The Environmental Protection Agency took the first steps in replacing former President Barack Obama's "Clean Power Plan" by asking the public what a replacement plan should look like.
The Clean Power Plan sought to reduce greenhouse gas (GHG) emissions 32 percent below 2005 levels by 2030. E&E News reports that the Trump administration has suggested it would release a stripped-down version of the plan that would focus on improving efficiency at select plants, as opposed to former President Barack Obama's industry-wide approach.
On Dec. 18, the EPA released an "advanced notice of proposed rulemaking" regarding new emission guidelines for reducing GHGs from electric utility generating units (EGUs).
"[The EPA is] soliciting information on the proper respective roles of the state and federal governments ... as well as information on systems of emission reduction that are applicable at or to an existing EGU, information on compliance measures, and information on state planning requirements under the Clean Air Act," the notice reads.
The Hill reports that the EPA proposed repealing the Clean Power Plan in October on the basis that it breached the agency's authority as specified by Congress under the Clean Air Act.
"Consistent with our commitment to the rule of law, we’ve already set in motion an assessment of the previous administration’s questionable legal basis in our proposed repeal of the Clean Power Plan," said EPA Administrator Scott Pruitt in a statement. "With a clean slate, we can now move forward to provide regulatory certainty."
At a hearing earlier in December, Pruitt announced that the agency would potentially be seeking a replacement climate rule. It had already been decided that any new rules would only apply to improving specific things at coal and natural gas power plants, such as generator efficiency.
The EPA's scaled-down approach would undermine Obama's goal of encouraging fossil fuel-fired power plants to switch to renewable resources.
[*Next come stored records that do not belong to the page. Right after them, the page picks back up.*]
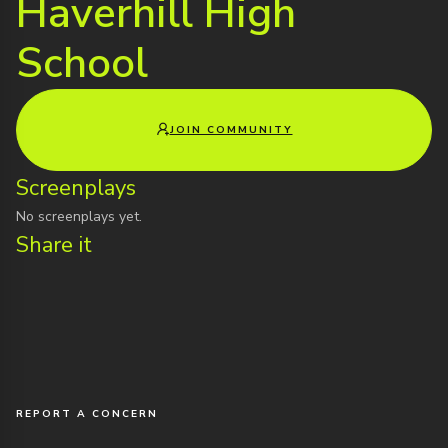
Haverhill High
School
JOIN COMMUNITY
Screenplays
No screenplays yet.
Share it
REPORT A CONCERN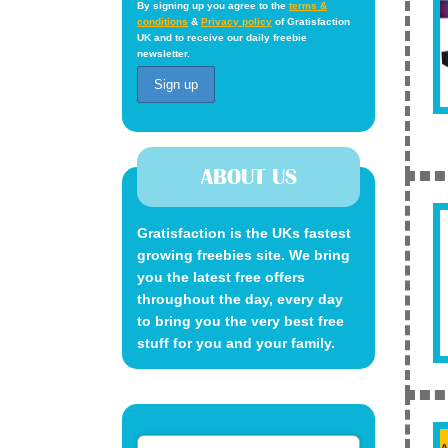
By signing up you agree to the
terms &
conditions
&
Privacy policy
of Gratisfaction
UK and to receive our daily freebie
newsletter.
ABOUT US
Gratisfaction is the UKs fastest
growing freebies site. We bring
you the latest free offers
throughout the day, every day
to bring you the very best free
stuff for you and your family.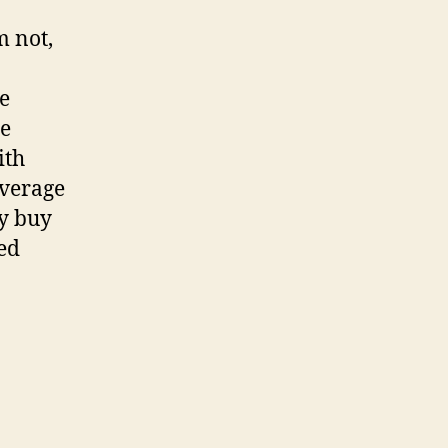
m not,
he
re
ith
everage
ly buy
ed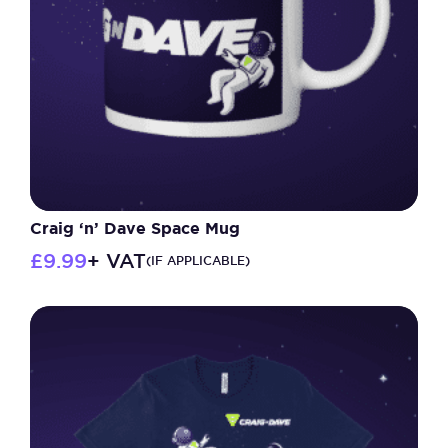
chosen
on
the
product
page
Craig ‘n’ Dave Space Mug
£
9.99
+ VAT
(IF APPLICABLE)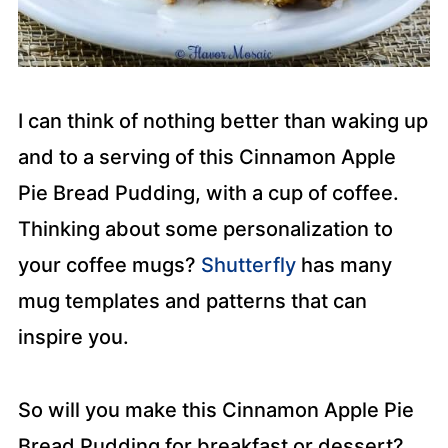
I can think of nothing better than waking up
and to a serving of this Cinnamon Apple
Pie Bread Pudding, with a cup of coffee.
Thinking about some personalization to
your coffee mugs?
Shutterfly
has many
mug templates and patterns that can
inspire you.
So will you make this Cinnamon Apple Pie
Bread Pudding for breakfast or dessert?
According to Reuters, the commenting period will last for 60 days.
"Today’s move ensures adequate and early opportunity for public comment from all stakeholders about next steps the agency might take to limit greenhouse gases from stationary sources, in a way that properly stays within the law, and the bounds of the authority provided to EPA by Congress," Pruitt said.
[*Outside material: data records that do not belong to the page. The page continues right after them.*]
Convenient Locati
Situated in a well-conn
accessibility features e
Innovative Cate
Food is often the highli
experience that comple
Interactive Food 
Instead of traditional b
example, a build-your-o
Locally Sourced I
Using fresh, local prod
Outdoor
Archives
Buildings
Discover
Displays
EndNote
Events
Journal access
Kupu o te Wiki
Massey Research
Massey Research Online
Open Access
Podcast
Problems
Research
Power industry leaders are supportive of the agency's decision to change the rule, The Hill reports.
"Our hope is that today's request for input will begin a true collaboration between the federal government, states, and all stakeholders to develop a more durable and achievable approach to addressing carbon emissions," said president of the Chamber of Commerce’s Global Energy Institute, Karen Harbert, in a statement. "The new approach should lower emissions, preserve America’s energy advantage, and respect the boundaries of the Clean Air Act."
Environmental advocates say that changing the rule violates the promises of the Clean Air Act.
"By slow-walking its legal duty to protect our climate, EPA panders to fossil fuel polluters at the expense of communities around the nation," said Earthjustice president Trip Van Noppen. "EPA's misguided strategy not only fails to tackle the carbon pollution that is driving climate change, but also would produce 4,500 premature deaths each year from other pollutants the Clean Power Plan would cut."